Sofia, poco più di vent’anni, vive a Londra con la consapevolezza di aver raggiunto gli obiettivi che si era prefissata: un lavoro da sempre sognato, un ragazzo che ama, un futuro che si schiude radioso. Eppure, tra le pagine del suo diario, aleggiano un'ombra e un ricordo che hanno a che fare con una vecchia fotografia, l’unico elemento che la lega ancora alla sua amata Toscana. In quell’immagine, un volto: quello di Bianca. Così diversa e al contempo simile a lei. E sarà proprio il desiderio di incontrare di nuovo sua sorella a riportarla nella natia Siena.  Sofia si muoverà tra le luci e le ombre di una scommessa: il tentativo di comporre il suo quadro vivente, la trasposizione dell’Ophelia di J.E. Millais, basandosi sulle fattezze di Bianca che somiglia così tanto alla musa originale dell’artista, la grande Elizabeth Siddal. Giunta a Siena, si troverà immersa in un’avventura dalle mille sfumature, che la porterà a incontrare personaggi misteriosi e accattivanti come l'anziano Moses, a interrogarsi sul suo passato e sugli accadimenti che l’hanno strappata alla sua terra. Un percorso non facile, in cui tenterà di riconquistare anche la fiducia di Bianca. Ma prima dovrà affrontare i propri demoni e, finalmente, raccontare la verità sulla notte che le ha unite e divise, forse per sempre.

 

 

 

 

L’odore degli ulivi è una carezza leggera. Terra arsa vibra nella calura del mezzogiorno. Rovi, serpeggiare di lucertole che scaldano il ventre sugli spigoli di pietre ardenti.

Il bucato è steso in giardino. Respira il profumo di lavanda e di lino appena lavato. L’abbaiare di un cane copre le distanze solcate da prati di erica e mirto.

Ma è al di là dei muri di sasso.

Lì dentro, con la carezza fresca del cotto sotto i piedi scalzi, la casa è un’anima silenziosa, senza battito. Avverte il suo respiro freddo, al centro del grande salone. Si sforza di isolare rumori familiari, la sensazione di passi.

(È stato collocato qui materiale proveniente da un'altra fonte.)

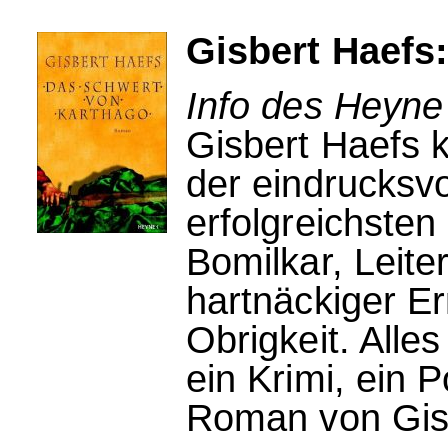
Gisbert Haefs
Info des Heyne
Gisbert Haefs 
der eindrucksvo
erfolgreichste
Bomilkar, Leite
hartnäckiger Er
Obrigkeit. Alle
ein Krimi, ein Po
Roman von Gis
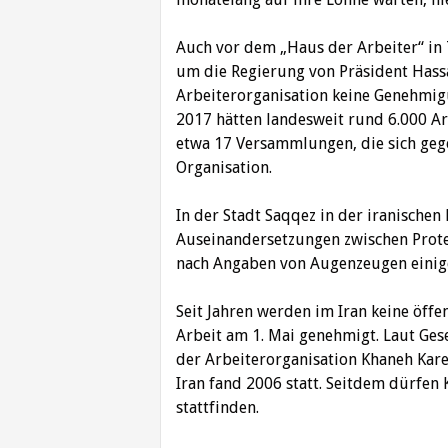
Auch vor dem „Haus der Arbeiter“ in
um die Regierung von Präsident Hassa
Arbeiterorganisation keine Genehmigun
2017 hätten landesweit rund 6.000 Ar
etwa 17 Versammlungen, die sich gege
Organisation.
In der Stadt Saqqez in der iranischen
Auseinandersetzungen zwischen Protes
nach Angaben von Augenzeugen einige
Seit Jahren werden im Iran keine öff
Arbeit am 1. Mai genehmigt. Laut Gese
der Arbeiterorganisation Khaneh Kare
Iran fand 2006 statt. Seitdem dürfe
stattfinden.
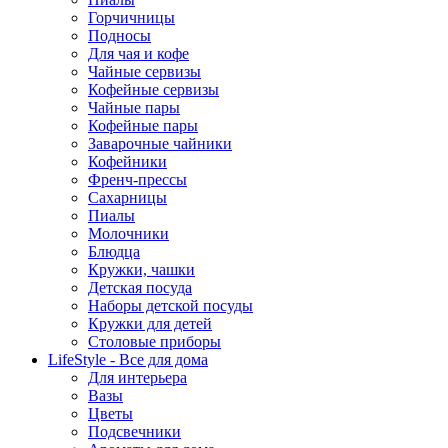
Горчичницы
Подносы
Для чая и кофе
Чайные сервизы
Кофейные сервизы
Чайные пары
Кофейные пары
Заварочные чайники
Кофейники
Френч-прессы
Сахарницы
Пиалы
Молочники
Блюдца
Кружки, чашки
Детская посуда
Наборы детской посуды
Кружки для детей
Столовые приборы
LifeStyle - Все для дома
Для интерьера
Вазы
Цветы
Подсвечники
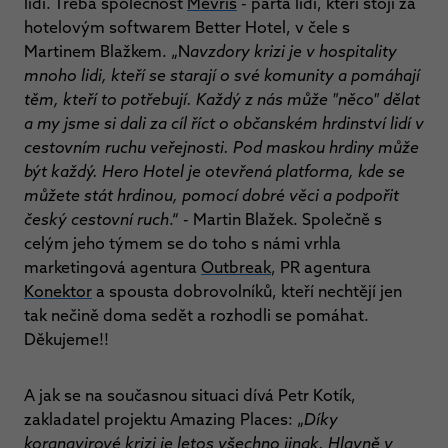
lidí. Třeba společnost
Mevris
- parta lidí, kteří stojí za
hotelovým softwarem Better Hotel, v čele s
Martinem Blažkem. „N
avzdory krizi je v hospitality
mnoho lidi, kteří se starají o své komunity a pomáhají
těm, kteří to potřebují. Každý z nás může "něco" dělat
a my jsme si dali za cíl říct o občanském hrdinství lidí v
cestovním ruchu veřejnosti. Pod maskou hrdiny může
být každý. Hero Hotel je otevřená platforma, kde se
můžete stát hrdinou, pomocí dobré věci a podpořit
český cestovní ruch
.“ - Martin Blažek. Společně s
celým jeho týmem se do toho s námi vrhla
marketingová agentura
Outbreak
, PR agentura
Konektor
a spousta dobrovolníků, kteří nechtějí jen
tak nečině doma sedět a rozhodli se pomáhat.
Děkujeme!!
A jak se na současnou situaci dívá Petr Kotík,
zakladatel projektu Amazing Places: „
Díky
koranavirové krizi je letos všechno jinak. Hlavně v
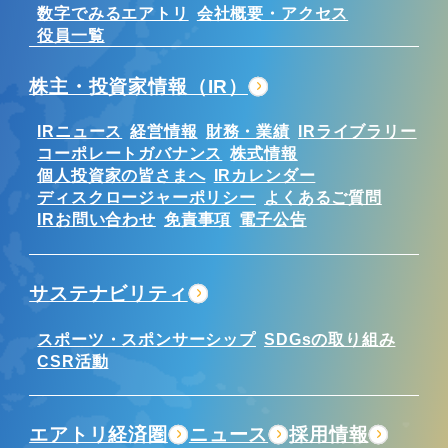
数字でみるエアトリ
会社概要・アクセス
役員一覧
株主・投資家情報（IR）
IRニュース
経営情報
財務・業績
IRライブラリー
コーポレートガバナンス
株式情報
個人投資家の皆さまへ
IRカレンダー
ディスクロージャーポリシー
よくあるご質問
IRお問い合わせ
免責事項
電子公告
サステナビリティ
スポーツ・スポンサーシップ
SDGsの取り組み
CSR活動
エアトリ経済圏
ニュース
採用情報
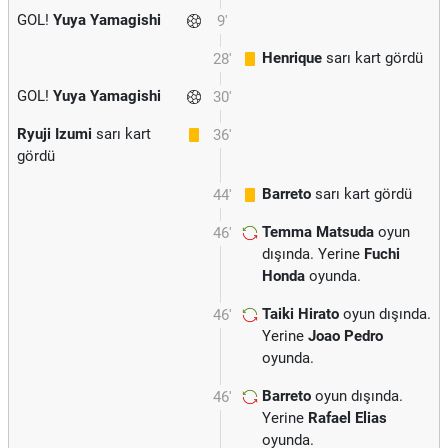
GOL!
Yuya Yamagishi
9'
Henrique
sarı kart gördü
28'
GOL!
Yuya Yamagishi
30'
Ryuji Izumi
sarı kart
36'
gördü
Barreto
sarı kart gördü
44'
Temma Matsuda
oyun
46'
dışında. Yerine
Fuchi
Honda
oyunda.
Taiki Hirato
oyun dışında.
46'
Yerine
Joao Pedro
oyunda.
Barreto
oyun dışında.
46'
Yerine
Rafael Elias
oyunda.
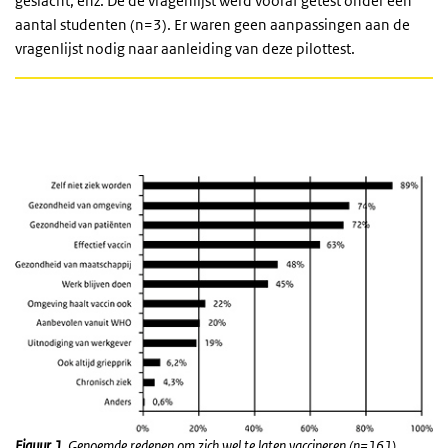
geslacht, enz. De de vragenlijst werd vooraf getest onder een
aantal studenten (n=3). Er waren geen aanpassingen aan de
vragenlijst nodig naar aanleiding van deze pilottest.
Figuur 1.
Genoemde redenen om zich wel te laten vaccineren (n=161).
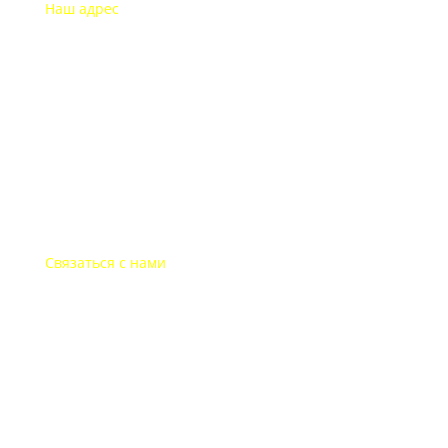
Наш адрес
115193 Россия
г. Москва Дубининская ул. 71
Часы работы офиса
Пон.-пят.: с 9-00 до 18-00
В выходные дни офис закрыт
Связаться с нами
+7-495-135-35-81
post@websitepost.ru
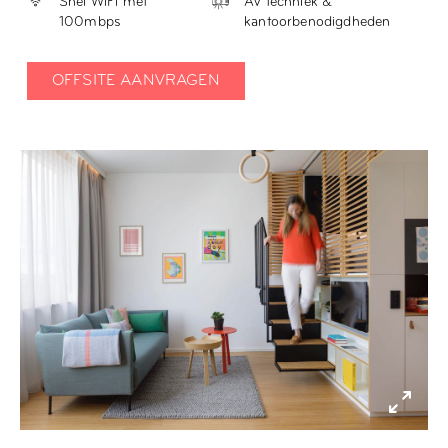
Snel WiFi met
AV techniek &
100mbps
kantoorbenodigdheden
OFFSITE AANVRAGEN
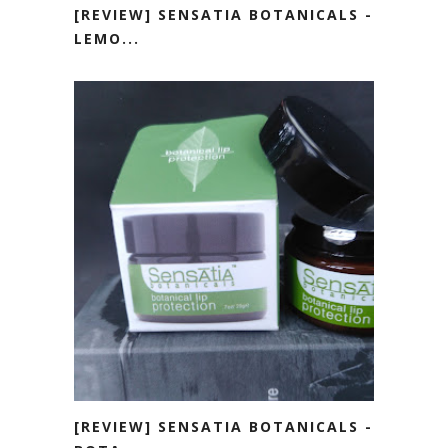
[REVIEW] SENSATIA BOTANICALS -
LEMO...
[REVIEW] SENSATIA BOTANICALS -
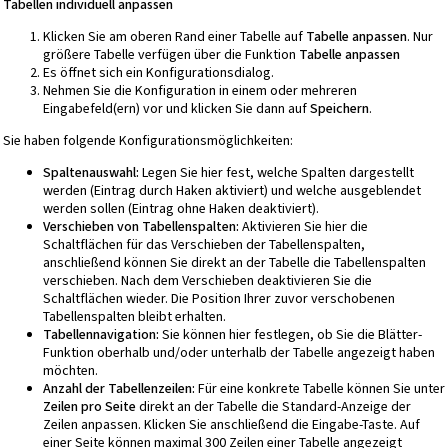
Tabellen individuell anpassen
Klicken Sie am oberen Rand einer Tabelle auf
Tabelle anpassen
. Nur
größere Tabelle verfügen über die Funktion
Tabelle anpassen
Es öffnet sich ein Konfigurationsdialog.
Nehmen Sie die Konfiguration in einem oder mehreren
Eingabefeld(ern) vor und klicken Sie dann auf
Speichern
.
Sie haben folgende Konfigurationsmöglichkeiten:
Spaltenauswahl:
Legen Sie hier fest, welche Spalten dargestellt
werden (Eintrag durch Haken aktiviert) und welche ausgeblendet
werden sollen (Eintrag ohne Haken deaktiviert).
Verschieben von Tabellenspalten:
Aktivieren Sie hier die
Schaltflächen für das Verschieben der Tabellenspalten,
anschließend können Sie direkt an der Tabelle die Tabellenspalten
verschieben. Nach dem Verschieben deaktivieren Sie die
Schaltflächen wieder. Die Position Ihrer zuvor verschobenen
Tabellenspalten bleibt erhalten.
Tabellennavigation:
Sie können hier festlegen, ob Sie die Blätter-
Funktion oberhalb und/oder unterhalb der Tabelle angezeigt haben
möchten.
Anzahl der Tabellenzeilen:
Für eine konkrete Tabelle können Sie unter
Zeilen pro Seite
direkt an der Tabelle die Standard-Anzeige der
Zeilen anpassen. Klicken Sie anschließend die Eingabe-Taste. Auf
einer Seite können maximal 300 Zeilen einer Tabelle angezeigt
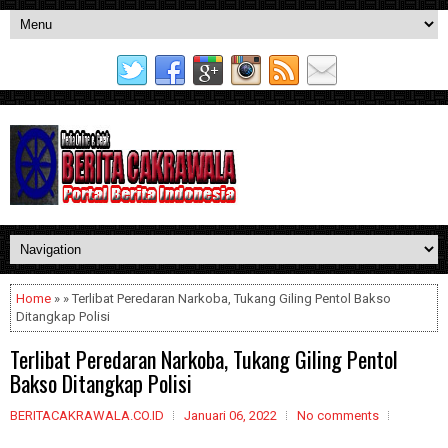
Home
» » Terlibat Peredaran Narkoba, Tukang Giling Pentol Bakso
Ditangkap Polisi
Terlibat Peredaran Narkoba, Tukang Giling Pentol
Bakso Ditangkap Polisi
BERITACAKRAWALA.CO.ID
Januari 06, 2022
No comments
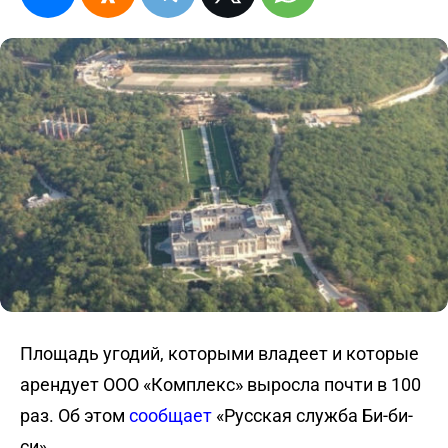
Площадь угодий, которыми владеет и которые
арендует ООО «Комплекс» выросла почти в 100
раз. Об этом
сообщает
«Русская служба Би-би-
си».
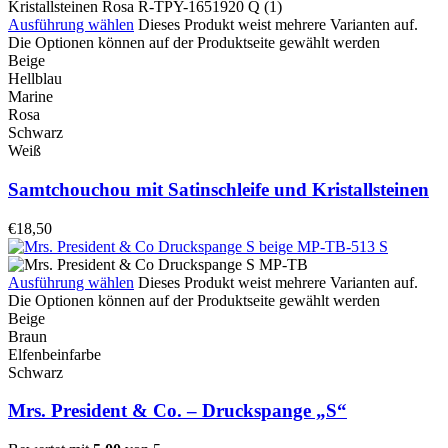
Ausführung wählen
Dieses Produkt weist mehrere Varianten auf.
Die Optionen können auf der Produktseite gewählt werden
Beige
Hellblau
Marine
Rosa
Schwarz
Weiß
Samtchouchou mit Satinschleife und Kristallsteinen
€
18,50
Ausführung wählen
Dieses Produkt weist mehrere Varianten auf.
Die Optionen können auf der Produktseite gewählt werden
Beige
Braun
Elfenbeinfarbe
Schwarz
Mrs. President & Co. – Druckspange „S“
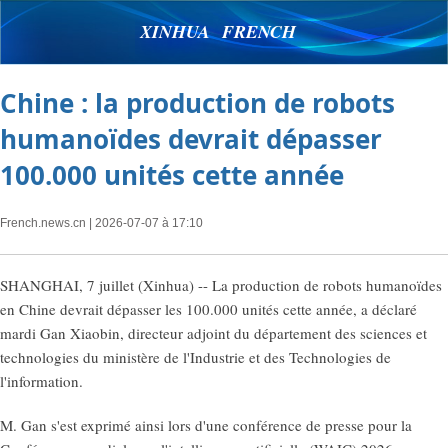
XINHUA FRENCH
Chine : la production de robots
humanoïdes devrait dépasser
100.000 unités cette année
French.news.cn
| 2026-07-07 à 17:10
SHANGHAI, 7 juillet (Xinhua) -- La production de robots humanoïdes
en Chine devrait dépasser les 100.000 unités cette année, a déclaré
mardi Gan Xiaobin, directeur adjoint du département des sciences et
technologies du ministère de l'Industrie et des Technologies de
l'information.
M. Gan s'est exprimé ainsi lors d'une conférence de presse pour la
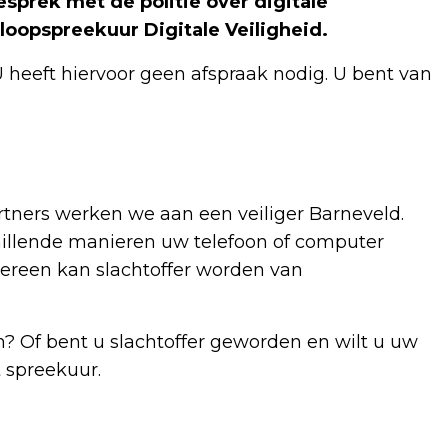
sprek met de politie over digitale
inloopspreekuur Digitale Veiligheid.
U heeft hiervoor geen afspraak nodig. U bent van
tners werken we aan een veiliger Barneveld.
hillende manieren uw telefoon of computer
dereen kan slachtoffer worden van
? Of bent u slachtoffer geworden en wilt u uw
t spreekuur.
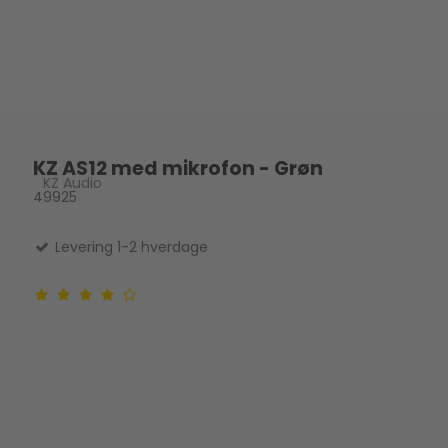
KZ AS12 med mikrofon - Grøn
KZ Audio
49925
Levering 1-2 hverdage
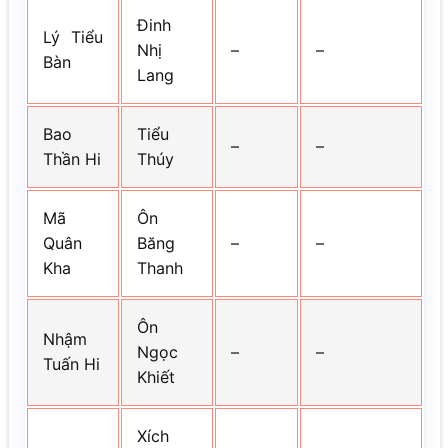
Đinh
Lý Tiểu
Nhị
–
–
Bàn
Lang
Bao
Tiểu
–
–
Thần Hi
Thúy
Mã
Ôn
Quân
Băng
–
–
Kha
Thanh
Ôn
Nhậm
Ngọc
–
–
Tuấn Hi
Khiết
Xích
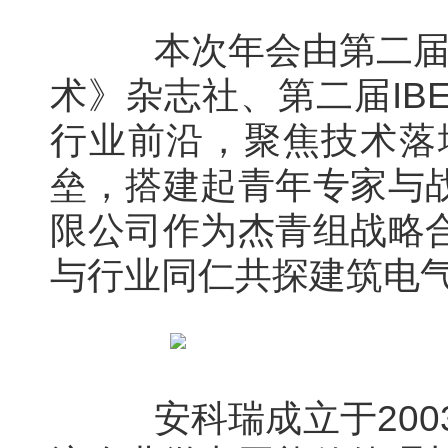
本次年会由第二届I
术》杂志社、第二届I
行业前沿，聚焦技术落
垒，搭建起青年专家与
限公司作为杰青组战略
与行业同仁共探建筑电
安科瑞成立于2003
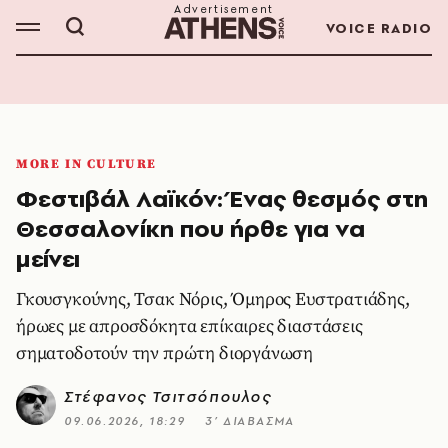
VOICE RADIO
MORE IN CULTURE
Φεστιβάλ Λαϊκόν: Ένας θεσμός στη
Θεσσαλονίκη που ήρθε για να
μείνει
Γκουσγκούνης, Τσακ Νόρις, Όμηρος Ευστρατιάδης,
ήρωες με απροσδόκητα επίκαιρες διαστάσεις
σηματοδοτούν την πρώτη διοργάνωση
Στέφανος Τσιτσόπουλος
09.06.2026, 18:29
3’ ΔΙΑΒΑΣΜΑ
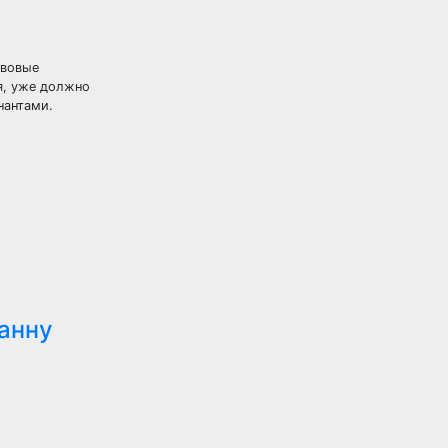
авовые
ся, уже должно
нантами.
анну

Sfiora la ringhiera della scala a chiocciola che dal soggiorno porta alla sua stanza. Esita. Gocce si confondono in un tintinnare orgoglioso che si gonfia e riempie le orecchie. Ostinato, a ogni passo ribolle e confonde. Onde di mare. Risacca. La consapevolezza che sia un sogno non basta a calmare i battiti. Sofia guarda la sua mano. Si aggrappa con più forza alla ringhiera mentre continua a salire. Seguendo le sue gambe stanche. Vorrebbe tirarsi indietro e fermarsi. Sa che lassù c’è qualcosa che non deve vedere. Che non vuole vedere. Ma sa che sarebbe inutile. Perché lei ha già visto.